◆ **Description of the task**: Every line in the records below with the string "image" is to be copied out.

◆ **Given records**:
§
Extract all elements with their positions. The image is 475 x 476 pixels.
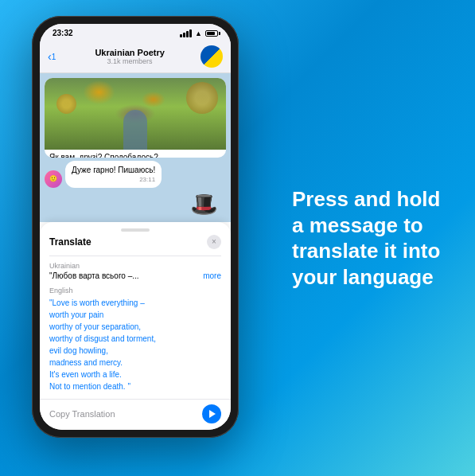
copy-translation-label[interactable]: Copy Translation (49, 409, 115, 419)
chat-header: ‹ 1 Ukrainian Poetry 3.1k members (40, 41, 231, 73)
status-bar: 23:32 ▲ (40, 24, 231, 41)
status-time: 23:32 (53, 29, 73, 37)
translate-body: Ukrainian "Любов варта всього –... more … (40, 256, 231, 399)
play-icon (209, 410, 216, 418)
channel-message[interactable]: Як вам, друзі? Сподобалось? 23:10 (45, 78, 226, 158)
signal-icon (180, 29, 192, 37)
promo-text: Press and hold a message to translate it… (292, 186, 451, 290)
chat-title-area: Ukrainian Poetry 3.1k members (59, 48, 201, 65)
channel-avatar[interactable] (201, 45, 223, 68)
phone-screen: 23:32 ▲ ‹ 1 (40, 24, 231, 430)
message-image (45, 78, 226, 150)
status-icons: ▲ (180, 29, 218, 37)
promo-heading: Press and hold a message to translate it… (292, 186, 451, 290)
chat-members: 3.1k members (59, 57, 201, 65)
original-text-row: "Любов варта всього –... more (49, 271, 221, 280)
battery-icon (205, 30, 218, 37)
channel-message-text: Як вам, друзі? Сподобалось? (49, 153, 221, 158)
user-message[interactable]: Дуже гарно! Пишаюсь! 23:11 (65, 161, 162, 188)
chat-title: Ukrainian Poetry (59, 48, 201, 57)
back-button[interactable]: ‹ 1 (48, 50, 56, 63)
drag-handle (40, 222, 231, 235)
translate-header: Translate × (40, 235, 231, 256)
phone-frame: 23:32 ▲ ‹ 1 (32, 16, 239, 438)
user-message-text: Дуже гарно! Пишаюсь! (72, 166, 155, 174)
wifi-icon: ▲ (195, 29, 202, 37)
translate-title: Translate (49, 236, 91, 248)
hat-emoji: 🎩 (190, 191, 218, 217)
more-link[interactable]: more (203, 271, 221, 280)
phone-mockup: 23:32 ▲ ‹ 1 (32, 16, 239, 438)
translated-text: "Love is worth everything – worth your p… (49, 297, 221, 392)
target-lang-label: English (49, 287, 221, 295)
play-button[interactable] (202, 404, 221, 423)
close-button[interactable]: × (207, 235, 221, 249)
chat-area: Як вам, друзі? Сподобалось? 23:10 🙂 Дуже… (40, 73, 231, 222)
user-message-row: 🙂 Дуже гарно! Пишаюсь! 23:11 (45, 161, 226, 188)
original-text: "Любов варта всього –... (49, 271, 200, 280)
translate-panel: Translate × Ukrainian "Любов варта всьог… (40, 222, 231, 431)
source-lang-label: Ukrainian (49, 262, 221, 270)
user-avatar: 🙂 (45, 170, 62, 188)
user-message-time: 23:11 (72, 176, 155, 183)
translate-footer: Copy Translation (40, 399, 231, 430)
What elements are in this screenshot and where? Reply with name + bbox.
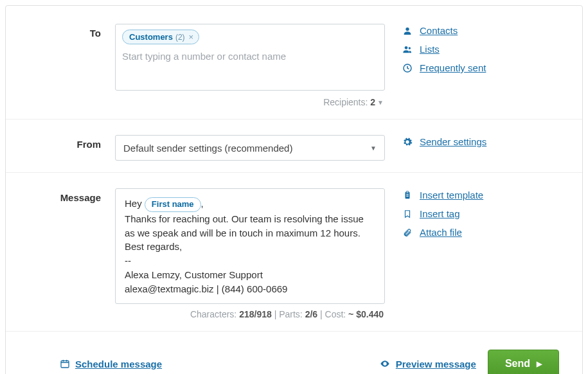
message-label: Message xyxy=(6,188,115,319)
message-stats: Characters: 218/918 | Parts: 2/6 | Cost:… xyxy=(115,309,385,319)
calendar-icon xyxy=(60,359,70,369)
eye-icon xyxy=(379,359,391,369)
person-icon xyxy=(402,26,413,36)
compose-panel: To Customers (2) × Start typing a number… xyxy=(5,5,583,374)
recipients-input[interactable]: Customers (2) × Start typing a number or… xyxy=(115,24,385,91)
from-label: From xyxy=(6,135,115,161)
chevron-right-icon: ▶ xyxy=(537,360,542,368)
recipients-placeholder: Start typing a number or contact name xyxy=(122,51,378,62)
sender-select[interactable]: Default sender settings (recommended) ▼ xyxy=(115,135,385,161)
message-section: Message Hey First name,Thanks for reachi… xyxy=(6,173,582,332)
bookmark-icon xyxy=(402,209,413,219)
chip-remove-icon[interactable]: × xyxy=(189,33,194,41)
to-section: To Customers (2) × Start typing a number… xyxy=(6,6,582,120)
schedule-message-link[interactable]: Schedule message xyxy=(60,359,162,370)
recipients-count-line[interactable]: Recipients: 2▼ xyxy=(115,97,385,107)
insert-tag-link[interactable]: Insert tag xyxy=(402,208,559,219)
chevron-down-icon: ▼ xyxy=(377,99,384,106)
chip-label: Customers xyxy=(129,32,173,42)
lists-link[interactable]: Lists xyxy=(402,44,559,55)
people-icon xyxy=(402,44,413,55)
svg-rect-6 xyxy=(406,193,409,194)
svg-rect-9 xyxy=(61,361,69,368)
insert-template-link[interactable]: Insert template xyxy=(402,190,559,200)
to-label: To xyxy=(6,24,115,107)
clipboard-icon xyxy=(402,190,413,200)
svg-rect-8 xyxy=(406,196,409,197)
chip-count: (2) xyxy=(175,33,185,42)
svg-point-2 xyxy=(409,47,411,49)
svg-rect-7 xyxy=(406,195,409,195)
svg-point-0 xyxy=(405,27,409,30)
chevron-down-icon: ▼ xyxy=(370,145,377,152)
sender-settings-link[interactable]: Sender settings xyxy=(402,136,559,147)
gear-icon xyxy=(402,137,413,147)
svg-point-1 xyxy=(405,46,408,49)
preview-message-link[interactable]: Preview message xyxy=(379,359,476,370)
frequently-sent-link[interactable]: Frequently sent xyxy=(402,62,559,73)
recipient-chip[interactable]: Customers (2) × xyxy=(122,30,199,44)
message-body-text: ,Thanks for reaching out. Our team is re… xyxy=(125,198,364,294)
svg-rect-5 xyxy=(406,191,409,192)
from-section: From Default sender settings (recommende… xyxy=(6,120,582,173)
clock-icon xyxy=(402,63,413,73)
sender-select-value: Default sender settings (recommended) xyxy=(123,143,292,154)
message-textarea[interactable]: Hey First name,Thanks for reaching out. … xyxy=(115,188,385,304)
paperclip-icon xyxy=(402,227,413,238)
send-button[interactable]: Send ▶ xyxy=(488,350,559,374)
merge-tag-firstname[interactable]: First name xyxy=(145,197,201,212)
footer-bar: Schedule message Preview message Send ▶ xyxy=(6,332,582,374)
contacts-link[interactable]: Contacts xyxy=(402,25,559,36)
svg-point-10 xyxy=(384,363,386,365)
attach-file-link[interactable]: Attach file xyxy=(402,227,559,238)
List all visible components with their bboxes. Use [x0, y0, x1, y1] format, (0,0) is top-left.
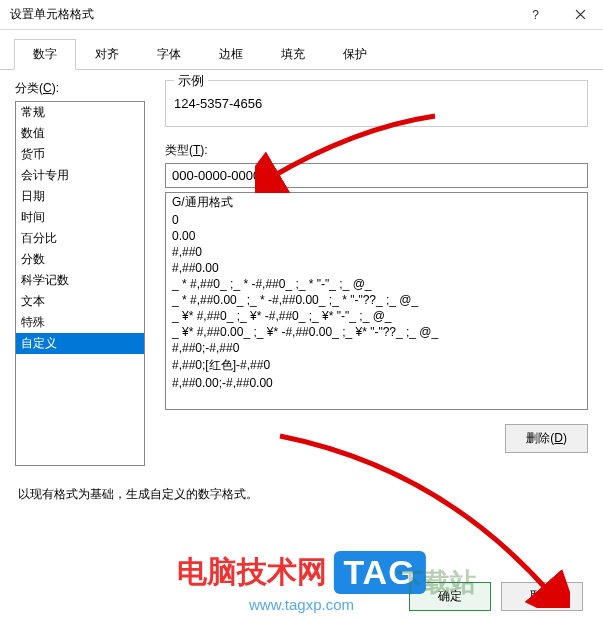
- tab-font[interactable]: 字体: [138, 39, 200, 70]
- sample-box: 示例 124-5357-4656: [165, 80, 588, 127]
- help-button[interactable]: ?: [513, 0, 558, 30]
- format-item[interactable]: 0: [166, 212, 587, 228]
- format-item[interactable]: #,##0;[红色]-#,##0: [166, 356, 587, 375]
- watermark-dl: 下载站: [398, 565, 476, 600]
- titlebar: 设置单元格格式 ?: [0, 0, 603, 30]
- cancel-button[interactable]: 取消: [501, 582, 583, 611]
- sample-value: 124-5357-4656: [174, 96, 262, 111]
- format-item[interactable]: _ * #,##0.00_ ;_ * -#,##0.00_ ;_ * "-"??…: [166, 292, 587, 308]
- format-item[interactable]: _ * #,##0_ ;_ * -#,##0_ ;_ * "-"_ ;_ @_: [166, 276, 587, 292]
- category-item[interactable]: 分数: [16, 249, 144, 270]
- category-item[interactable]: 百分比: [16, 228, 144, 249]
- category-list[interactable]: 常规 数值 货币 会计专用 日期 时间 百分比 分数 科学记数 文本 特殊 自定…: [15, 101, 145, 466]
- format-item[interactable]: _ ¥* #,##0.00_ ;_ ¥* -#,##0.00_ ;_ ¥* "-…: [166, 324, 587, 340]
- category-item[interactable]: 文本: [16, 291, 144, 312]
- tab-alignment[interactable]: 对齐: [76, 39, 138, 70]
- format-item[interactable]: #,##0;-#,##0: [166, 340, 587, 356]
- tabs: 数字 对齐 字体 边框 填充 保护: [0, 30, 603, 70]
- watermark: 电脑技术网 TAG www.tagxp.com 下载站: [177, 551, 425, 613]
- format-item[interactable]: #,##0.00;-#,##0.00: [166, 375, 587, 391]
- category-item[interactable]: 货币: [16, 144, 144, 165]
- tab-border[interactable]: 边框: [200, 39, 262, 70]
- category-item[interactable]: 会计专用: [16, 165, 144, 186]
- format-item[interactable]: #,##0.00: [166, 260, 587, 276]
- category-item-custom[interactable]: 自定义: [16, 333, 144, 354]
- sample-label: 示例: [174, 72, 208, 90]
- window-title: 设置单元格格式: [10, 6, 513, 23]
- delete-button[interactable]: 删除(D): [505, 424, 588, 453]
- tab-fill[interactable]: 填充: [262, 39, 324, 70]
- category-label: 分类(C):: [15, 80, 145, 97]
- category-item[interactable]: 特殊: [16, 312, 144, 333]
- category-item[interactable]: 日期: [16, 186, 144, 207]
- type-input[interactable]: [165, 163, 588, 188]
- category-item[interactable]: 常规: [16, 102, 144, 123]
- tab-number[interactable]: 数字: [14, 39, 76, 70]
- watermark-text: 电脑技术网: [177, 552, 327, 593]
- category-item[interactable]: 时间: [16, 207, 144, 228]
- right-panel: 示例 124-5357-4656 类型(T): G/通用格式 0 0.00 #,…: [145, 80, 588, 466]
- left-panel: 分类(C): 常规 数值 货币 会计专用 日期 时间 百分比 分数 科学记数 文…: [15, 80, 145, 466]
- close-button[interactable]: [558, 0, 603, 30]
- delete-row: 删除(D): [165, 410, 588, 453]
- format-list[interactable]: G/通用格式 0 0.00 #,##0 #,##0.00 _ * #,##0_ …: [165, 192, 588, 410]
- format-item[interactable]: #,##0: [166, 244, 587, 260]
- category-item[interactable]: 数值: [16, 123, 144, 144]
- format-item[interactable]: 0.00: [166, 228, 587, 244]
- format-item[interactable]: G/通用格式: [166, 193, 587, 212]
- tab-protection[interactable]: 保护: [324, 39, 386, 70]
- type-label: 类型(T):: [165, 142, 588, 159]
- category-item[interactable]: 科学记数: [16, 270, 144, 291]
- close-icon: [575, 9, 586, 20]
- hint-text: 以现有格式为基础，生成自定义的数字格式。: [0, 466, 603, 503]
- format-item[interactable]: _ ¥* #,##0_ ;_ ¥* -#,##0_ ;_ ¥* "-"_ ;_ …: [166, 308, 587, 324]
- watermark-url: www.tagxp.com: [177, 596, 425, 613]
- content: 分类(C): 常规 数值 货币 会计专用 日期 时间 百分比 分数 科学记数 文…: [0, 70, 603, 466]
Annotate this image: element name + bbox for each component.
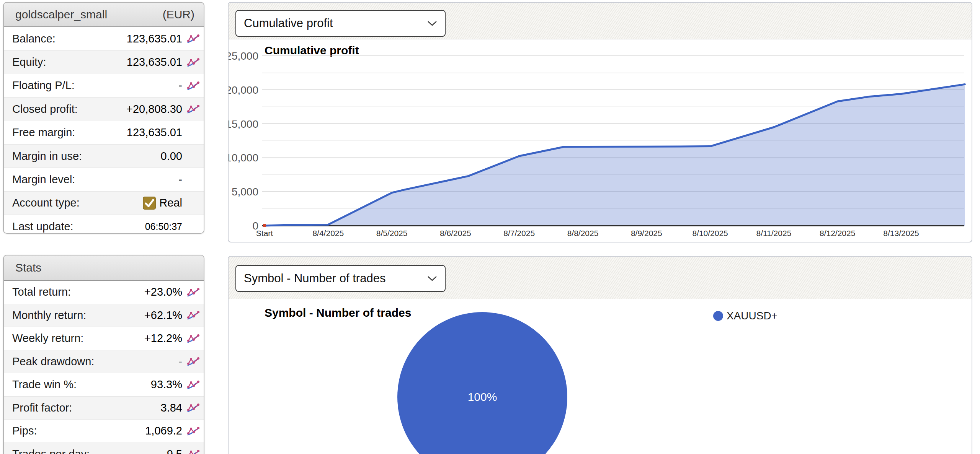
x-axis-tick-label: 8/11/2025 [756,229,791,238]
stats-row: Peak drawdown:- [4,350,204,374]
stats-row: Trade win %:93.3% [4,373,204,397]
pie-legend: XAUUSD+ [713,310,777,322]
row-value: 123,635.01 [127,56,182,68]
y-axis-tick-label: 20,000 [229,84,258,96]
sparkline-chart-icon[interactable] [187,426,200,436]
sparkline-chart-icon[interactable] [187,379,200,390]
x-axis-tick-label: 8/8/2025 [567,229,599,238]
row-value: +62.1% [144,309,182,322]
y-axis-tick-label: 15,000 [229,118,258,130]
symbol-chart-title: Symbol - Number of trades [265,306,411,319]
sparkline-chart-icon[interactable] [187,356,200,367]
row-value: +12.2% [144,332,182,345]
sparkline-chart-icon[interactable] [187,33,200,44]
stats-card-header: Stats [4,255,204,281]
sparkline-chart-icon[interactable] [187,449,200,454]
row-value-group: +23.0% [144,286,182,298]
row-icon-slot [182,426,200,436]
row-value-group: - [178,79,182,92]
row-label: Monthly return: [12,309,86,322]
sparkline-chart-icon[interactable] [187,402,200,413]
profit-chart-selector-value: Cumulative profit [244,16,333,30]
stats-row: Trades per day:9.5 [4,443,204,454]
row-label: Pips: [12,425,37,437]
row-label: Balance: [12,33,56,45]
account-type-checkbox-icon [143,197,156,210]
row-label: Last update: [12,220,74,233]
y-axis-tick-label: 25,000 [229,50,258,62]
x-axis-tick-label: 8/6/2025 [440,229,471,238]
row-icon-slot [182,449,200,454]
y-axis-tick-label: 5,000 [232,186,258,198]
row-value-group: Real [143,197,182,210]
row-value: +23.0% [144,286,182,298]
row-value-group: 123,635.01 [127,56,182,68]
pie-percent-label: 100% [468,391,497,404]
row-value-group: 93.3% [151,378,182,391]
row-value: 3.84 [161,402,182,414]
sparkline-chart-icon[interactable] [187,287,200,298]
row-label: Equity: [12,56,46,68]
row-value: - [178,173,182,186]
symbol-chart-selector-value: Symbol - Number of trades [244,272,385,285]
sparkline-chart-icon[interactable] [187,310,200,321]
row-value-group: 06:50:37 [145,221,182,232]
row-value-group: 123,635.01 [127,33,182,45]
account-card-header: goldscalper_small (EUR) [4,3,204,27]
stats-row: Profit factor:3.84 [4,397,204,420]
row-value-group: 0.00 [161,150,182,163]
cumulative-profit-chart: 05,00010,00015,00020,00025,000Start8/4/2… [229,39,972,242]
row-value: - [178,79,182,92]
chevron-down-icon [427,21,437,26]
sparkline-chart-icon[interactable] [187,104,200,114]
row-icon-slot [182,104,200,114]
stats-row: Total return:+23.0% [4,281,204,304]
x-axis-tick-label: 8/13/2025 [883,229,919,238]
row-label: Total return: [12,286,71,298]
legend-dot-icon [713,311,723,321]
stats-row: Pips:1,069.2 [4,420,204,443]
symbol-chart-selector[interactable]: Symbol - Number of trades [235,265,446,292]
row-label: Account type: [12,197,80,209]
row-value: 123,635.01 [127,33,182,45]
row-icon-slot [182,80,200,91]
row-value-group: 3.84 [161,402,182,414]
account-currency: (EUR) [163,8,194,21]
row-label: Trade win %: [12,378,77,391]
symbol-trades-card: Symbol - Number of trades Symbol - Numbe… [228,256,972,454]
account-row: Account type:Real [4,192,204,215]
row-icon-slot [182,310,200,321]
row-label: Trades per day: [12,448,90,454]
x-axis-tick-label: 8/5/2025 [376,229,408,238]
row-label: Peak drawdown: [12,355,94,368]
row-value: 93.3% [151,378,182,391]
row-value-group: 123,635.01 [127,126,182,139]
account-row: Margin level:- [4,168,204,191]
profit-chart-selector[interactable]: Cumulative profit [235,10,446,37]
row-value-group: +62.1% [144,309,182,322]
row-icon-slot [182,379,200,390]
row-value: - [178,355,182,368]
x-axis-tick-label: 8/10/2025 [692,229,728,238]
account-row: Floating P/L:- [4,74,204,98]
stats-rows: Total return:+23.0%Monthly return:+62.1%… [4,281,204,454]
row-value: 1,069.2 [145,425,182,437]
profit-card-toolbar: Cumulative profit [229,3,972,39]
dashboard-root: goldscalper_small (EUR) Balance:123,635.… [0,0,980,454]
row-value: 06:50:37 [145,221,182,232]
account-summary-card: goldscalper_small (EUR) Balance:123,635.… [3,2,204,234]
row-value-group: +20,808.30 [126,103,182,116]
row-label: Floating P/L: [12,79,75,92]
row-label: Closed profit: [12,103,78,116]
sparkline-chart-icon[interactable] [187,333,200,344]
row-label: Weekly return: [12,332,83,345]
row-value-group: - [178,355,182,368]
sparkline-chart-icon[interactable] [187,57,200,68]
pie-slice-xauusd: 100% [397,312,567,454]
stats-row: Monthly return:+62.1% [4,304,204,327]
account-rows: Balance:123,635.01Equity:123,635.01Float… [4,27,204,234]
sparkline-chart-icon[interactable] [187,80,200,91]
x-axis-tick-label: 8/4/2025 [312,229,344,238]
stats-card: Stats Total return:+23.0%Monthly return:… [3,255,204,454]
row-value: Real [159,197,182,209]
§
◆ **Solution**:
Extract all elements with their positions. The image is 475 x 476 pixels.
message-image (45, 78, 226, 150)
Annotate this image: element name + bbox for each component.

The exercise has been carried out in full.